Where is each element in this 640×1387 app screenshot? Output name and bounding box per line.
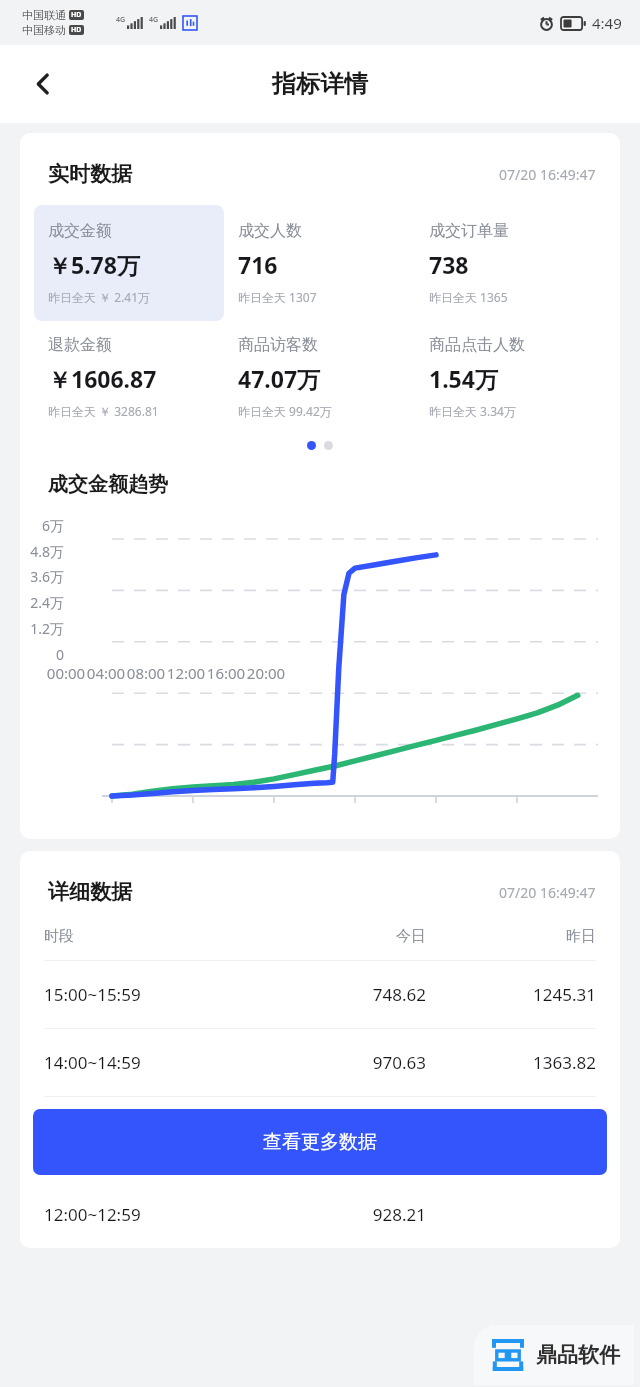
staticText: 昨日全天 ￥ 3286.81 bbox=[48, 403, 159, 419]
staticText: HD bbox=[71, 25, 82, 35]
button[interactable]: 查看更多数据 bbox=[33, 1109, 607, 1175]
button[interactable]: 退款金额 bbox=[34, 335, 224, 419]
staticText: 中国移动 bbox=[22, 23, 66, 37]
button[interactable]: 成交订单量 bbox=[415, 205, 606, 321]
staticText: 中国联通 bbox=[22, 8, 66, 22]
staticText: 退款金额 bbox=[48, 335, 112, 355]
staticText: 成交金额 bbox=[48, 221, 112, 241]
staticText: 成交订单量 bbox=[429, 221, 509, 241]
staticText: 1245.31 bbox=[426, 983, 596, 1006]
staticText: 748.62 bbox=[256, 983, 426, 1006]
staticText: 12:00 bbox=[163, 663, 209, 683]
staticText: 47.07万 bbox=[238, 363, 321, 394]
staticText: 1.2万 bbox=[20, 619, 64, 638]
staticText: 15:00~15:59 bbox=[44, 983, 256, 1006]
staticText: 2.4万 bbox=[20, 593, 64, 612]
staticText: 3.6万 bbox=[20, 567, 64, 586]
staticText: 1363.82 bbox=[426, 1051, 596, 1074]
staticText: ￥1606.87 bbox=[48, 363, 157, 394]
staticText: 14:00~14:59 bbox=[44, 1051, 256, 1074]
staticText: 4G bbox=[116, 15, 126, 25]
button[interactable]: Back bbox=[16, 57, 70, 111]
staticText: 昨日全天 3.34万 bbox=[429, 403, 516, 419]
staticText: 商品访客数 bbox=[238, 335, 318, 355]
staticText: 成交人数 bbox=[238, 221, 302, 241]
button[interactable]: 15:00~15:59 bbox=[20, 961, 620, 1028]
button[interactable]: 商品访客数 bbox=[224, 335, 415, 419]
staticText: 00:00 bbox=[43, 663, 89, 683]
staticText: 时段 bbox=[44, 927, 256, 946]
staticText: 08:00 bbox=[123, 663, 169, 683]
staticText: 970.63 bbox=[256, 1051, 426, 1074]
staticText: 1.54万 bbox=[429, 363, 498, 394]
staticText: 商品点击人数 bbox=[429, 335, 525, 355]
staticText: 鼎品软件 bbox=[536, 1342, 620, 1368]
staticText: 详细数据 bbox=[48, 879, 132, 905]
staticText: ￥5.78万 bbox=[48, 249, 140, 280]
button[interactable]: 商品点击人数 bbox=[415, 335, 606, 419]
staticText: 成交金额趋势 bbox=[48, 472, 168, 497]
staticText: 716 bbox=[238, 249, 278, 280]
staticText: 指标详情 bbox=[272, 69, 368, 99]
staticText: 4.8万 bbox=[20, 542, 64, 561]
staticText: 今日 bbox=[256, 927, 426, 946]
staticText: 昨日 bbox=[426, 927, 596, 946]
staticText: 928.21 bbox=[256, 1203, 426, 1226]
staticText: 昨日全天 1307 bbox=[238, 289, 317, 305]
button[interactable]: 12:00~12:59 bbox=[20, 1181, 620, 1248]
staticText: 16:00 bbox=[203, 663, 249, 683]
staticText: 4:49 bbox=[592, 13, 622, 33]
staticText: 昨日全天 99.42万 bbox=[238, 403, 332, 419]
staticText: 738 bbox=[429, 249, 469, 280]
staticText: 12:00~12:59 bbox=[44, 1203, 256, 1226]
staticText: 4G bbox=[149, 15, 159, 25]
staticText: 实时数据 bbox=[48, 161, 132, 187]
staticText: 07/20 16:49:47 bbox=[499, 883, 596, 902]
staticText: 昨日全天 1365 bbox=[429, 289, 508, 305]
button[interactable]: 成交金额 bbox=[34, 205, 224, 321]
staticText: 6万 bbox=[20, 516, 64, 535]
staticText: 查看更多数据 bbox=[263, 1130, 377, 1154]
staticText: 07/20 16:49:47 bbox=[499, 165, 596, 184]
staticText: HD bbox=[71, 10, 82, 20]
button[interactable]: 成交人数 bbox=[224, 205, 415, 321]
staticText: 0 bbox=[20, 645, 64, 664]
staticText: 04:00 bbox=[83, 663, 129, 683]
staticText: 昨日全天 ￥ 2.41万 bbox=[48, 289, 151, 305]
button[interactable]: 14:00~14:59 bbox=[20, 1029, 620, 1096]
staticText: 20:00 bbox=[243, 663, 289, 683]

### What you will do
Nothing but a number is required: the number of lines in the material holding the string "退款金额".

### Task output
2